Last month this column discussed the First Selectman’s recognition the town should seek professional advice on options for the Roger Sherman Farm, aka the former Country Club. At that time the First Selectman explained that she wants to hire an expert on land use issues. That’s good, but we need to think more broadly. If we step back and look at the diverse issues facing Woodbridge, it is clear the town should hire a professional planner to take a wholistic look at where Woodbridge is today and where it could be tomorrow. Our town needs to make decisions based on the best information available when it comes to making long-range plans.
What are the diverse issues? The town’s Housing Opportunity Study Committee has been charged with developing a housing plan as required by state law. The First Selectman created the Ad Hoc 2030 Task Force a couple of years ago, primarily to look at optimizing our small business district. The Woodbridge Board of Education is looking at Beecher Road School’s projected enrollment and potential capital needs. And overlying all of these activities are the sweeping residential zoning changes which the Town Plan and Zoning Commission (TPZ) adopted last year. Meanwhile, existing Boards and Commissions continue to carry out their responsibilities. These diverse issues and activities intersect and all of them involve the use of land within our town limits.
Right or wrong, the TPZ’s new zoning rules have already dramatically changed how Woodbridge may be developed going forward. The new rules allow much denser housing development, including multi-family housing and accessory apartments on existing properties. Shouldn’t we find out what the new rules portend for future housing before promoting housing on the Roger Sherman Farm? Significantly, the pending housing proposal for the Roger Sherman Farm is meeting resistance from the Conservation Commission and Commission on the Use of Publicly Owned Property (CUPOP). While their concerns vary, what’s common is a lack of support for development of this property. Good, because focusing on this single piece of town property as the cure-all for our financial and affordable housing challenges is a myopic mistake. Now is the time to engage a town planner to look at the options for the Farm in the context of our town as a whole. To be clear, this is not a consultant who typically assesses a deal on the table, but a planner who identifies and assesses options.
As a first and necessary step, the professional planner would prepare a Build Out analysis. In short, a Build Out is an objective assessment of what the maximum development potential for each piece of property – publicly or privately owned – could be. New state statutes and the TPZ’s new regulations dramatically change the potential build out of our town, making the preparation of this Build Out analysis imperative. If done well, the analysis would evaluate how existing housing stock may change over time as well as what development of all land could look like. The planner wouldn’t be making recommendations for future development but rather identifying what may evolve given current law. Without such information we are “flying blind” when it comes to making decisions in a potential referendum for any parcel – Roger Sherman Farm today or large Property X tomorrow.
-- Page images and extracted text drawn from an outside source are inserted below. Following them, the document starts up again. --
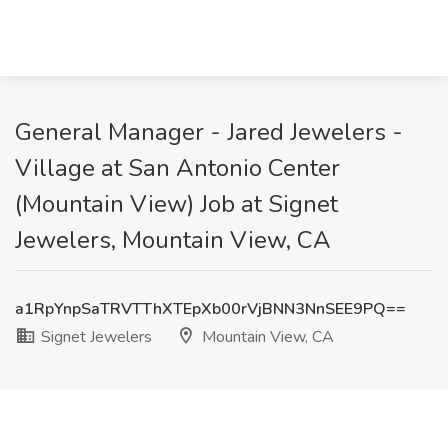
General Manager - Jared Jewelers -
Village at San Antonio Center
(Mountain View) Job at Signet
Jewelers, Mountain View, CA
a1RpYnpSaTRVTThXTEpXb00rVjBNN3NnSEE9PQ==
Signet Jewelers
Mountain View, CA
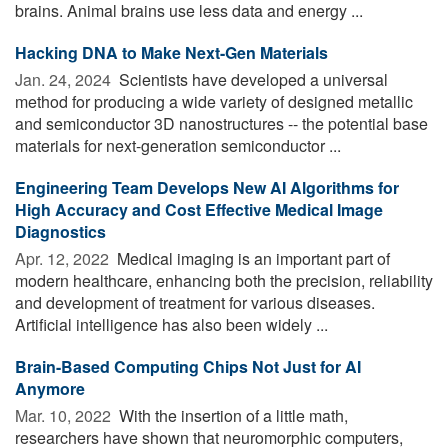
brains. Animal brains use less data and energy ...
Hacking DNA to Make Next-Gen Materials
Jan. 24, 2024 
Scientists have developed a universal
method for producing a wide variety of designed metallic
and semiconductor 3D nanostructures -- the potential base
materials for next-generation semiconductor ...
Engineering Team Develops New AI Algorithms for
High Accuracy and Cost Effective Medical Image
Diagnostics
Apr. 12, 2022 
Medical imaging is an important part of
modern healthcare, enhancing both the precision, reliability
and development of treatment for various diseases.
Artificial intelligence has also been widely ...
Brain-Based Computing Chips Not Just for AI
Anymore
Mar. 10, 2022 
With the insertion of a little math,
researchers have shown that neuromorphic computers,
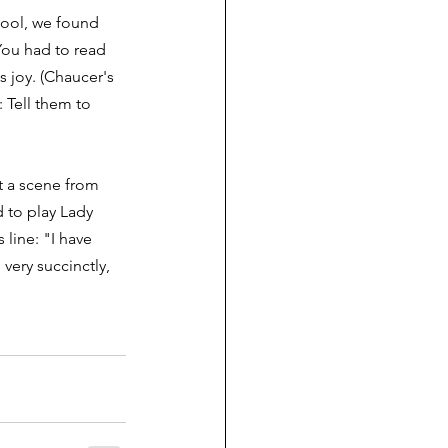
hool, we found 
You had to read 
s joy. (Chaucer's 
 Tell them to 
 a scene from 
 to play Lady 
line: "I have 
very succinctly, 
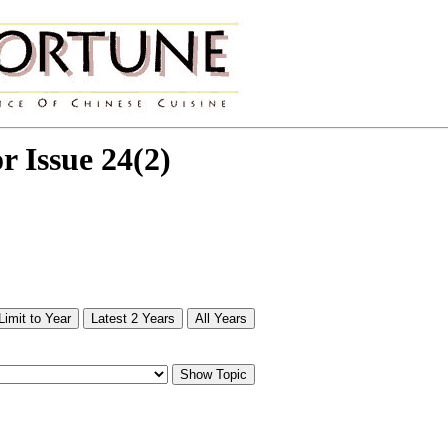
or Issue 24(2)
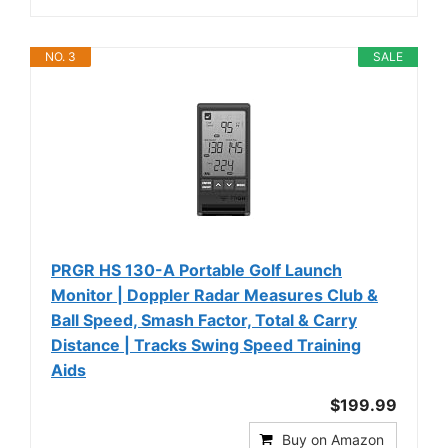
NO. 3
SALE
PRGR HS 130-A Portable Golf Launch
Monitor | Doppler Radar Measures Club &
Ball Speed, Smash Factor, Total & Carry
Distance | Tracks Swing Speed Training
Aids
$199.99
Buy on Amazon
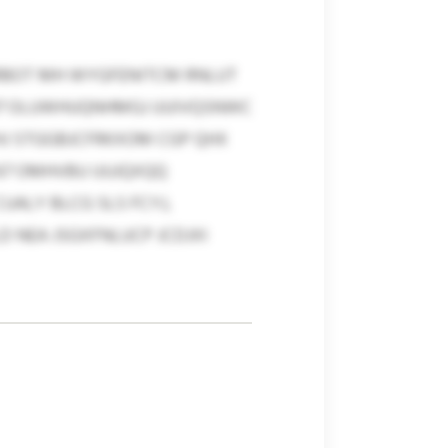
RBOT MH WYGFENITCM RNLUT
–37 OLUWHUQNHMGJ UUIVQSNWC
HJ STGGBJCFRKXOM CGP QHX
67 OMHVBU UUJQXQQ
ALY BLCG SLS FCYJ,
 NEA JSGXFNLUCP JCDJXI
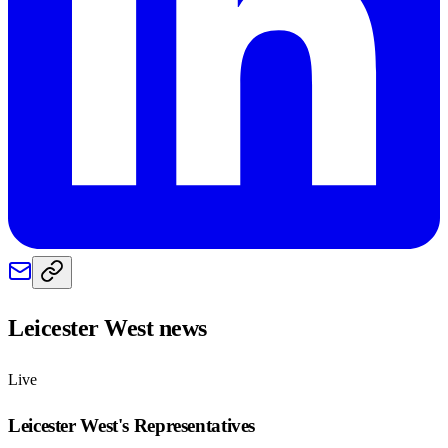
Leicester West
news
Live
Leicester West
's Representatives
Regional Plan Association and the State Department of Housing issued a guidebook on how to create a housing plan in the context of the new state mandates. That guidebook states that “understanding housing needs is one piece of the puzzle in planning for affordable housing. Another important piece is understanding how your town currently uses its land and what your zoning says about what types of housing can be built where.” It goes on to say, “The purpose of this review is to understand both how land in your town is used today and how it may be used in the future under your existing zoning regulations.” In other words, we need that Build Out analysis.
We cannot be single-minded in looking at affordable housing, Beecher’s future needs, or the town’s long- term finances. We have to look at these intersecting and potentially competing interests in an integrated manner, which starts with knowing what our new zoning regulations and state laws allow. The point is long term land use in Woodbridge is at the heart of all of these issues, so we better make the most informed, balanced decisions possible, as residents for the next many decades will have to live with them. What kind of Woodbridge do we want to leave to the next generations? It is our turn to be equally responsible for the next generations. Let’s move forward with a spirit of cooperation and the common goal of smartly balancing our many pressures. Let’s do it right.